◆ PROBLEM DESCRIPTION ◆
Where a line of the records holds the string "УЄФА", copy that line.
---*---
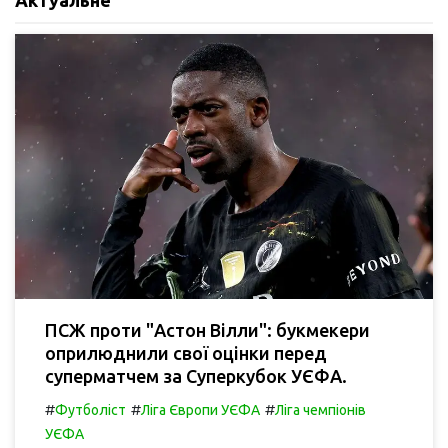
ПСЖ проти "Астон Вілли": букмекери
оприлюднили свої оцінки перед
суперматчем за Суперкубок УЄФА.
#
#
#
Футболіст
Ліга Європи УЄФА
Ліга чемпіонів
УЄФА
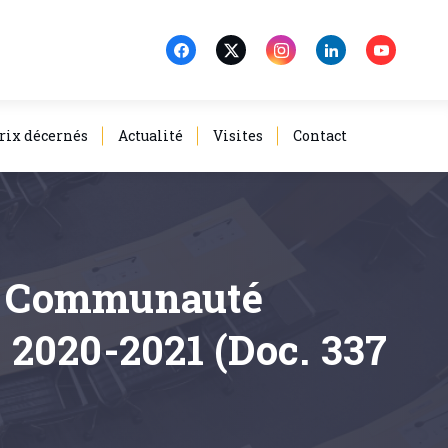
rix décernés
Actualité
Visites
Contact
 la Communauté
e 2020-2021 (Doc. 337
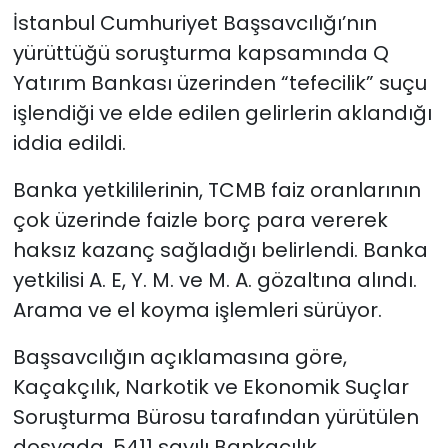
İstanbul Cumhuriyet Başsavcılığı’nın
yürüttüğü soruşturma kapsamında Q
Yatırım Bankası üzerinden “tefecilik” suçu
işlendiği ve elde edilen gelirlerin aklandığı
iddia edildi.
Banka yetkililerinin, TCMB faiz oranlarının
çok üzerinde faizle borç para vererek
haksız kazanç sağladığı belirlendi. Banka
yetkilisi A. E, Y. M. ve M. A. gözaltına alındı.
Arama ve el koyma işlemleri sürüyor.
Başsavcılığın açıklamasına göre,
Kaçakçılık, Narkotik ve Ekonomik Suçlar
Soruşturma Bürosu tarafından yürütülen
dosyada, 5411 sayılı Bankacılık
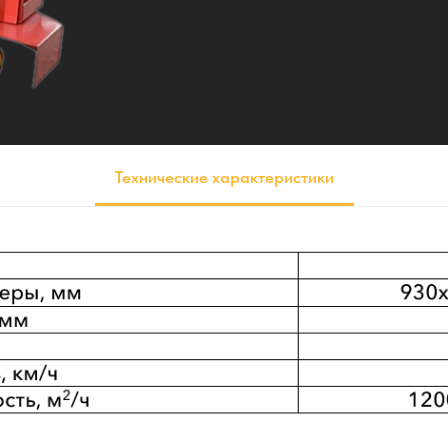
Технические характеристики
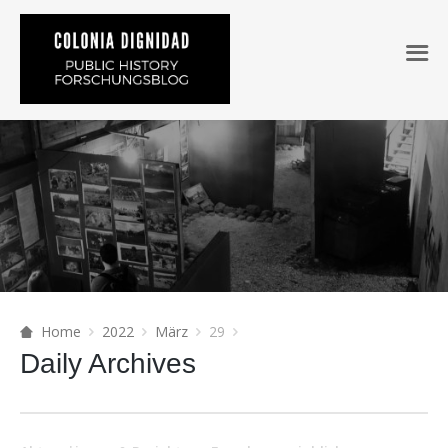
Home
2022
März
29
Daily Archives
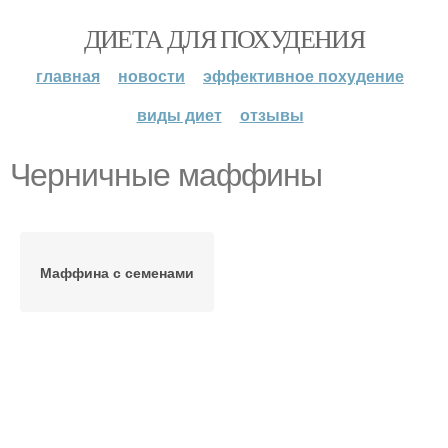
ДИЕТА ДЛЯ ПОХУДЕНИЯ
главная
новости
эффективное похудение
виды диет
отзывы
Черничные маффины
Маффина с семенами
---*---
◆ TASK RESPONSE ◆
суперматчем за Суперкубок УЄФА.
Ліга Європи УЄФА
УЄФА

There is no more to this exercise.